Friday, April 08, 2005
SOTU
Over at New Music Box, right next door to J. Mark Scearce's much discussed controversial essay on the education of composers, Keeril Makan has a great essay on a graduate seminar he is teaching at U Illinios, Urbana. He and his students are taking a sort-of "State of the Union" survey of the new music scene in the US.
"So, first we investigated programs and institutions that are national in scope. The students researched composers that have won national commissioning competitions in the last five years (such as the Fromm, Koussevitzky, Meet the Composer, and Chamber Music America). Coincidentally, I was serving on a national commissioning panel early on in the semester, so I was able to give students a more in-depth example of how such a panel works. We also discussed composers that have received multiple orchestral commissions in the past five years, and looked at how national performance rights organizations such as ASCAP and BMI function. Then students researched and reported on new music activity in given urban centers. So far, we have looked at New York, Boston, Washington D.C., Philadelphia, Los Angeles, Seattle, San Francisco, Minneapolis, and Chicago (not a comprehensive list, but certainly a start). Students were charged with investigating larger institutions as well as small performing ensembles, local composers active in the region, and the universities that have composition and new music programs."
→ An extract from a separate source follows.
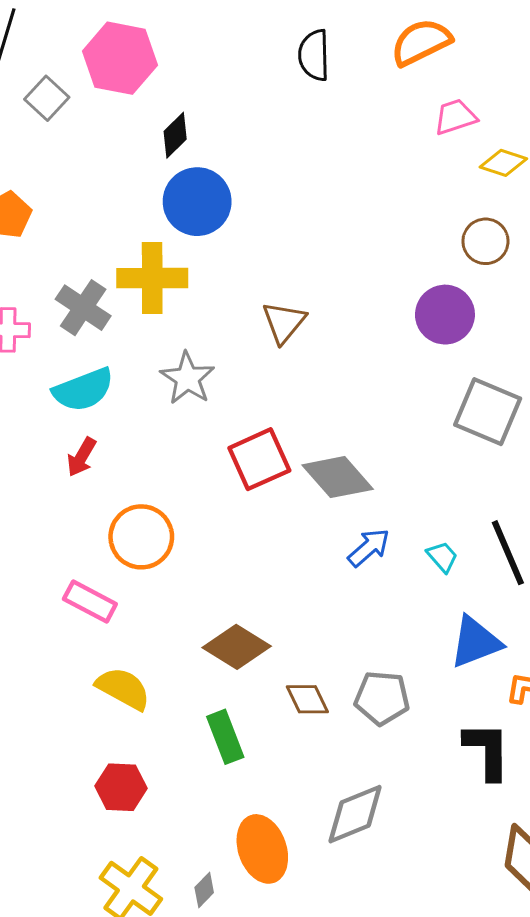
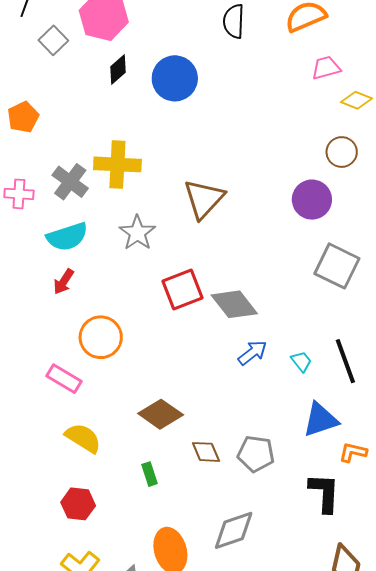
black diamond: (175, 135) -> (118, 69), moved
blue circle: (197, 202) -> (175, 78), moved
brown triangle: (284, 322) -> (204, 199), size x1.4
green rectangle: (225, 737) -> (150, 474), size x0.7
This strikes me as a fantastic idea, and I wish that such a class had been offered when I was at NEC. (Maybe there will be something like this at what ever school I go to for my doctorate. Heck, I may even look at U of I.) We spend so much time studying historical music, and so much time living in our own little corner of the current new music world, that we can't see the forest for the trees. I know who some of the major historical figures are in the minimalism/downtown scene (let me confess additionally that I know less of this history than I should) but I don't have much of a sense of who's doing what now. That's even more the case in more uptown styles. I know the Boston scene to a certain extent, but I bet there's all sorts of exciting stuff going on in New York, San Fransicso, DC, Chicago, and in dozens of other cities of which I'm completely ignorant. Now one might note that if I want to learn about these regions I can just do the research on my own, and one would be right, but the beauty of Professor Makan's format is that a group can do more research than an individual can, and then each member of the group can present his or her findings to the group. It's far more efficient. If these students are doing reports, maybe they would be willing to put them together into one publicly available repository so that the rest of us can benefit as well?